Too much iodine causes a condition called iodism, which resembles a chronic cold: runny nose, swollen salivary glands, metallic taste, skin breakouts, and irritated eyes. The upper limit for adults is 600 micrograms per day. Seaweed and kelp supplements are the most common sources of accidental iodine excess.
Best Food Sources by Mineral
You don’t need a complicated diet to cover your mineral needs. A few strategic food choices go a long way.
For calcium, dairy products remain the most bioavailable source. Fortified plant milks, canned sardines and salmon (with bones), and leafy greens like bok choy and kale also contribute meaningful amounts. Spinach contains calcium, but its high oxalate content blocks most of it.
For magnesium, think seeds, nuts, and dark leafy greens. Pumpkin seeds, almonds, and cooked spinach (where the oxalates don’t interfere with magnesium as much as they do with calcium) are all reliable sources. Whole grains and dark chocolate also contribute.
For potassium, bananas get all the attention, but potatoes, beans, lentils, dried apricots, and avocados contain more potassium per serving. Most fruits and vegetables contribute some amount.

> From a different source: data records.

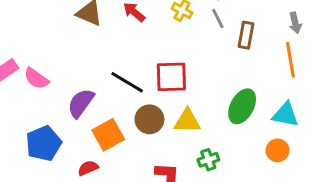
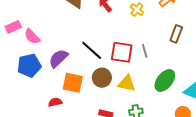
gray line: (218, 18) -> (145, 51), moved
orange square: (108, 135) -> (73, 83), turned 30
blue pentagon: (44, 143) -> (29, 65), moved

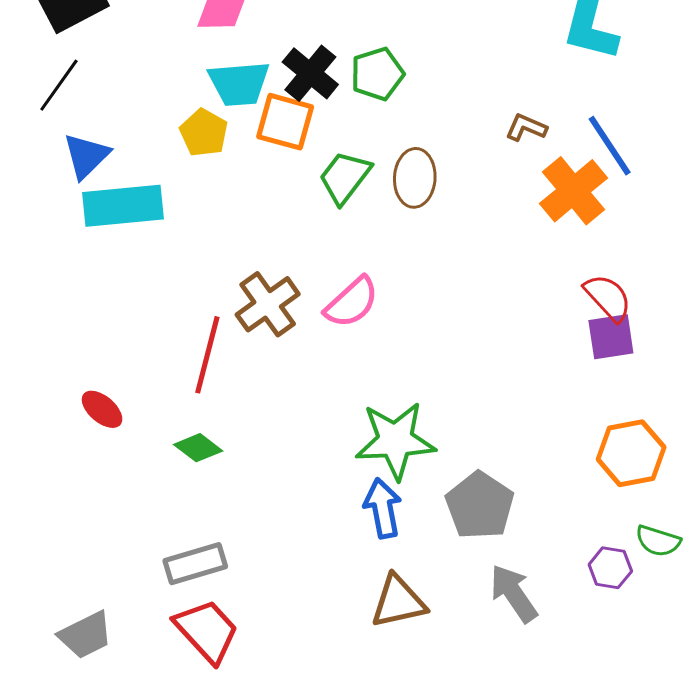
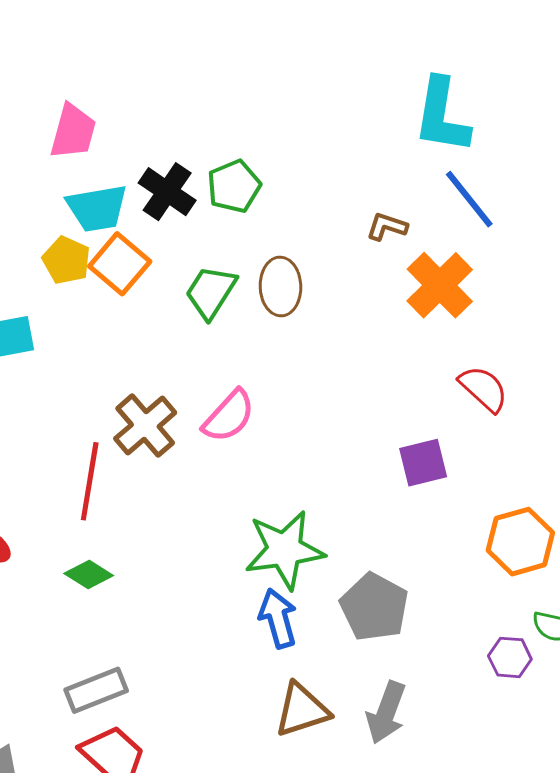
orange square: (285, 122) -> (120, 264), moved, turned 30
blue line: (610, 146) -> (469, 199), moved
purple square: (611, 337) -> (423, 463), moved
gray arrow: (514, 593) -> (386, 713), moved, turned -120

For iron, the type matters. Heme iron from animal sources like red meat, poultry, and shellfish is absorbed at roughly two to three times the rate of non-heme iron from plant sources like lentils, beans, and fortified cereals. Pairing plant-based iron sources with vitamin C (citrus, bell peppers, tomatoes) significantly boosts absorption.
For zinc, oysters are the single richest source by far. Red meat, poultry, beans, nuts, and fortified cereals also provide zinc, though plant sources again face the bioavailability challenge from phytates.
For iodine, iodized salt is the simplest and most reliable source. Dairy products, seafood, and seaweed also contain iodine, though the amount in seaweed varies enormously by type and can easily overshoot the safe range.